**DIRECTIONS FOR THIS TASK:**
Check each line below for the word "demo", and copy those that have it.

**THE RECORDS:**
+ + +

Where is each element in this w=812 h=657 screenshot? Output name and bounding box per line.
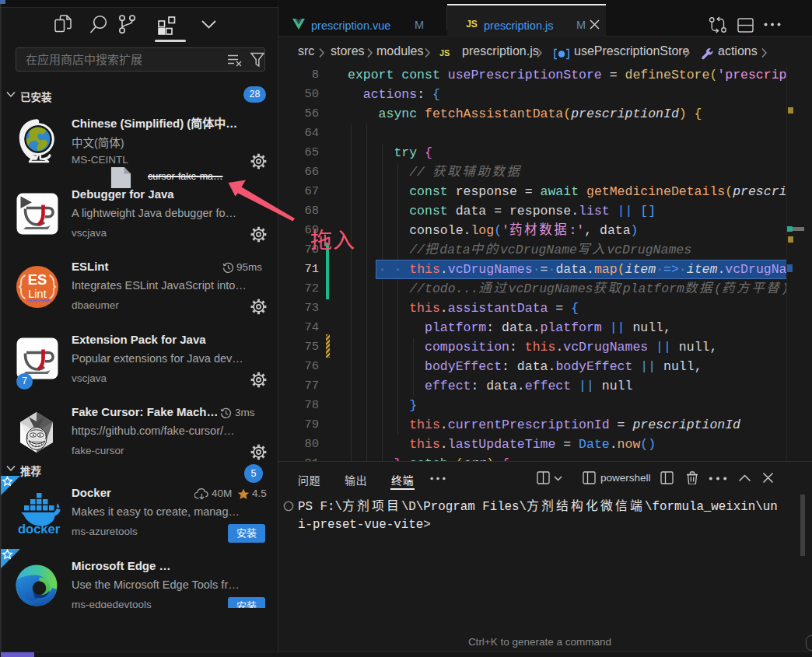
svg-text:Lint: Lint — [28, 288, 46, 300]
svg-text:docker: docker — [18, 522, 61, 535]
svg-text:ES: ES — [28, 271, 47, 288]
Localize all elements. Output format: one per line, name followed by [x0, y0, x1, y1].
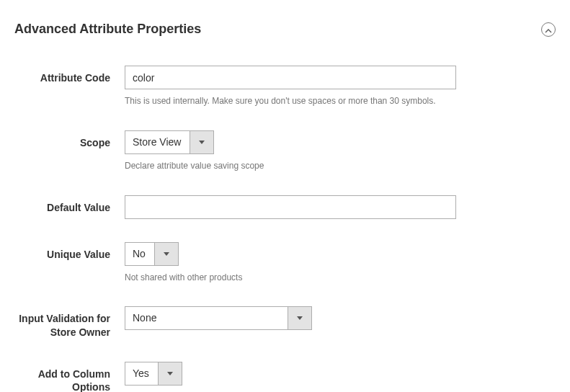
- unique-value-label: Unique Value: [14, 242, 125, 261]
- add-to-column-select-value: Yes: [125, 362, 158, 385]
- scope-help: Declare attribute value saving scope: [125, 160, 456, 172]
- dropdown-arrow-icon: [154, 243, 178, 265]
- attribute-code-help: This is used internally. Make sure you d…: [125, 95, 456, 107]
- scope-label: Scope: [14, 130, 125, 149]
- add-to-column-select[interactable]: Yes: [125, 362, 182, 386]
- field-row-default-value: Default Value: [14, 195, 556, 219]
- attribute-code-label: Attribute Code: [14, 66, 125, 84]
- field-row-unique-value: Unique Value No Not shared with other pr…: [14, 242, 556, 284]
- unique-value-select[interactable]: No: [125, 242, 179, 266]
- dropdown-arrow-icon: [288, 307, 311, 329]
- section-title: Advanced Attribute Properties: [14, 22, 201, 37]
- dropdown-arrow-icon: [158, 362, 182, 385]
- input-validation-select-value: None: [125, 307, 288, 329]
- section-header: Advanced Attribute Properties: [14, 22, 556, 37]
- chevron-up-icon: [545, 24, 552, 35]
- field-row-attribute-code: Attribute Code This is used internally. …: [14, 66, 556, 107]
- dropdown-arrow-icon: [190, 131, 213, 153]
- default-value-input[interactable]: [125, 195, 456, 219]
- input-validation-select[interactable]: None: [125, 306, 312, 330]
- unique-value-select-value: No: [125, 243, 154, 265]
- field-row-add-to-column: Add to Column Options Yes Select "Yes" t…: [14, 362, 556, 392]
- collapse-toggle[interactable]: [541, 22, 556, 37]
- scope-select-value: Store View: [125, 131, 190, 153]
- field-row-scope: Scope Store View Declare attribute value…: [14, 130, 556, 172]
- unique-value-help: Not shared with other products: [125, 272, 456, 284]
- default-value-label: Default Value: [14, 195, 125, 214]
- field-row-input-validation: Input Validation for Store Owner None: [14, 306, 556, 338]
- attribute-code-input[interactable]: [125, 66, 456, 89]
- add-to-column-label: Add to Column Options: [14, 362, 125, 392]
- scope-select[interactable]: Store View: [125, 130, 214, 154]
- input-validation-label: Input Validation for Store Owner: [14, 306, 125, 338]
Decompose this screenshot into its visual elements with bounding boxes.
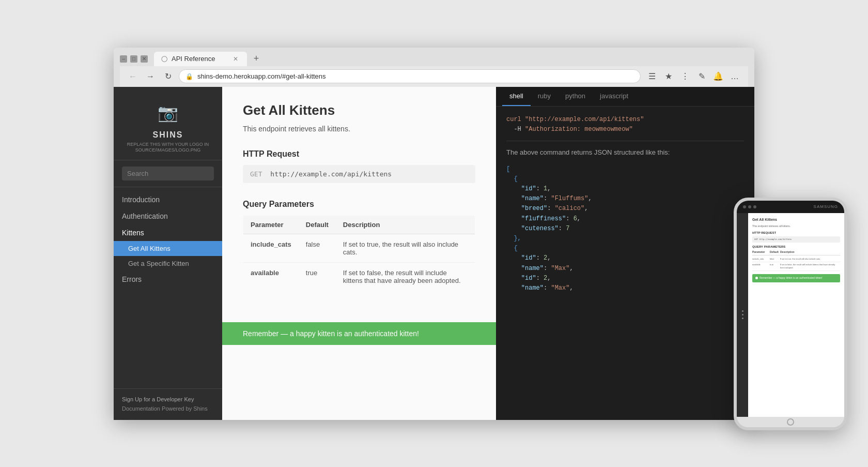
developer-key-link[interactable]: Sign Up for a Developer Key	[122, 396, 194, 402]
bookmarks-button[interactable]: ☰	[645, 69, 659, 84]
phone-desc: This endpoint retrieves all kittens.	[752, 224, 840, 229]
col-header-description: Description	[336, 215, 475, 234]
more-button[interactable]: …	[727, 69, 742, 84]
param-default-0: false	[299, 234, 336, 262]
phone-params-header: Parameter Default Description	[752, 250, 840, 256]
sidebar-nav: Introduction Authentication Kittens Get …	[114, 187, 222, 388]
param-name-1: available	[243, 262, 299, 291]
phone-param-row-1: include_cats false If set to true, the r…	[752, 257, 840, 262]
tab-title: API Reference	[172, 55, 215, 63]
restore-button[interactable]: □	[130, 55, 137, 63]
http-section-title: HTTP Request	[243, 145, 475, 159]
code-tabs: shell ruby python javascript	[496, 87, 754, 107]
lock-icon: 🔒	[185, 73, 193, 80]
curl-command: curl "http://example.com/api/kittens" -H…	[506, 115, 744, 134]
browser-window: – □ ✕ ◯ API Reference ✕ + ← → ↻ 🔒 shins-…	[114, 48, 754, 420]
window-controls: – □ ✕	[120, 55, 148, 63]
toolbar-right: ☰ ★ ⋮ ✎ 🔔 …	[645, 69, 742, 84]
page-title: Get All Kittens	[243, 102, 475, 118]
phone-sidebar	[737, 213, 748, 417]
phone-dot-1	[743, 205, 746, 208]
sidebar-logo: 📷 SHINS REPLACE THIS WITH YOUR LOGO IN S…	[114, 87, 222, 160]
phone-http-section: HTTP REQUEST	[752, 231, 840, 235]
phone-home-button[interactable]	[737, 417, 844, 427]
sidebar-item-authentication[interactable]: Authentication	[114, 208, 222, 224]
sidebar-item-get-specific-kitten[interactable]: Get a Specific Kitten	[114, 256, 222, 271]
back-button[interactable]: ←	[126, 70, 140, 83]
url-text: shins-demo.herokuapp.com/#get-all-kitten…	[197, 72, 326, 80]
search-input[interactable]	[122, 167, 214, 180]
notifications-button[interactable]: 🔔	[711, 69, 725, 84]
reload-button[interactable]: ↻	[161, 70, 175, 83]
param-name-0: include_cats	[243, 234, 299, 262]
forward-button[interactable]: →	[144, 70, 157, 83]
param-default-1: true	[299, 262, 336, 291]
active-tab[interactable]: ◯ API Reference ✕	[154, 52, 247, 66]
url-bar[interactable]: 🔒 shins-demo.herokuapp.com/#get-all-kitt…	[179, 69, 641, 83]
page-description: This endpoint retrieves all kittens.	[243, 125, 475, 133]
params-table: Parameter Default Description include_ca…	[243, 215, 475, 291]
sidebar-item-introduction[interactable]: Introduction	[114, 191, 222, 208]
param-desc-0: If set to true, the result will also inc…	[336, 234, 475, 262]
response-description: The above command returns JSON structure…	[506, 147, 744, 158]
col-header-default: Default	[299, 215, 336, 234]
phone-home-circle	[787, 418, 794, 426]
sidebar: 📷 SHINS REPLACE THIS WITH YOUR LOGO IN S…	[114, 87, 222, 420]
tab-close-button[interactable]: ✕	[231, 55, 240, 63]
title-bar: – □ ✕ ◯ API Reference ✕ + ← → ↻ 🔒 shins-…	[114, 48, 754, 87]
http-method: GET	[250, 170, 262, 178]
phone-sidebar-dot-3	[742, 318, 743, 319]
tab-javascript[interactable]: javascript	[593, 87, 636, 106]
phone-params-section: QUERY PARAMETERS	[752, 245, 840, 249]
http-request-box: GET http://example.com/api/kittens	[243, 165, 475, 183]
logo-text: SHINS	[153, 130, 183, 140]
phone-content: Get All Kittens This endpoint retrieves …	[737, 213, 844, 417]
close-button[interactable]: ✕	[141, 55, 148, 63]
star-button[interactable]: ★	[661, 69, 676, 84]
phone-http-box: GET http://example.com/kittens	[752, 236, 840, 243]
edit-button[interactable]: ✎	[694, 69, 709, 84]
col-header-parameter: Parameter	[243, 215, 299, 234]
sidebar-item-errors[interactable]: Errors	[114, 271, 222, 288]
phone-main: Get All Kittens This endpoint retrieves …	[748, 213, 844, 417]
address-bar: ← → ↻ 🔒 shins-demo.herokuapp.com/#get-al…	[120, 66, 748, 87]
tab-ruby[interactable]: ruby	[531, 87, 558, 106]
right-panel: shell ruby python javascript curl "http:…	[496, 87, 754, 420]
menu-button[interactable]: ⋮	[678, 69, 692, 84]
table-row: available true If set to false, the resu…	[243, 262, 475, 291]
tab-favicon: ◯	[161, 55, 167, 62]
minimize-button[interactable]: –	[120, 55, 127, 63]
tab-shell[interactable]: shell	[502, 87, 531, 106]
sidebar-search	[114, 160, 222, 187]
sidebar-item-kittens[interactable]: Kittens	[114, 224, 222, 241]
main-content: Get All Kittens This endpoint retrieves …	[222, 87, 496, 420]
sidebar-item-get-all-kittens[interactable]: Get All Kittens	[114, 241, 222, 256]
query-section-title: Query Parameters	[243, 195, 475, 209]
tab-python[interactable]: python	[558, 87, 593, 106]
content-body: Get All Kittens This endpoint retrieves …	[222, 87, 496, 317]
json-response: [ { "id": 1, "name": "Fluffums", "breed"…	[506, 164, 744, 293]
new-tab-button[interactable]: +	[249, 52, 264, 66]
notice-text: Remember — a happy kitten is an authenti…	[243, 329, 419, 338]
phone-mockup: SAMSUNG Get All Kittens This endpoint re…	[734, 198, 847, 430]
param-desc-1: If set to false, the result will include…	[336, 262, 475, 291]
http-url: http://example.com/api/kittens	[270, 170, 392, 178]
logo-subtitle: REPLACE THIS WITH YOUR LOGO IN SOURCE/IM…	[122, 142, 214, 154]
sidebar-footer: Sign Up for a Developer Key Documentatio…	[114, 388, 222, 419]
phone-param-row-2: available true If set to false, the resu…	[752, 262, 840, 271]
logo-graphic: 📷	[155, 97, 181, 128]
powered-by-text: Documentation Powered by Shins	[122, 405, 208, 412]
phone-notice: Remember — a happy kitten is an authenti…	[752, 274, 840, 282]
logo-icon: 📷	[158, 104, 178, 121]
phone-notice-dot	[755, 277, 758, 279]
phone-top-bar: SAMSUNG	[737, 201, 844, 213]
phone-page-title: Get All Kittens	[752, 217, 840, 223]
phone-dots	[743, 205, 756, 208]
phone-sidebar-dot-1	[742, 310, 743, 312]
phone-sidebar-dot-2	[742, 314, 743, 315]
phone-dot-2	[748, 205, 751, 208]
phone-brand: SAMSUNG	[814, 204, 838, 209]
phone-dot-3	[753, 205, 756, 208]
browser-content: 📷 SHINS REPLACE THIS WITH YOUR LOGO IN S…	[114, 87, 754, 420]
notice-bar: Remember — a happy kitten is an authenti…	[222, 322, 496, 345]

+ + +

**ANSWER TO THE EXERCISE:**
url-text: shins-demo.herokuapp.com/#get-all-kitten…	[197, 72, 326, 80]
url-bar[interactable]: 🔒 shins-demo.herokuapp.com/#get-all-kitt…	[179, 69, 641, 83]
address-bar: ← → ↻ 🔒 shins-demo.herokuapp.com/#get-al…	[120, 66, 748, 87]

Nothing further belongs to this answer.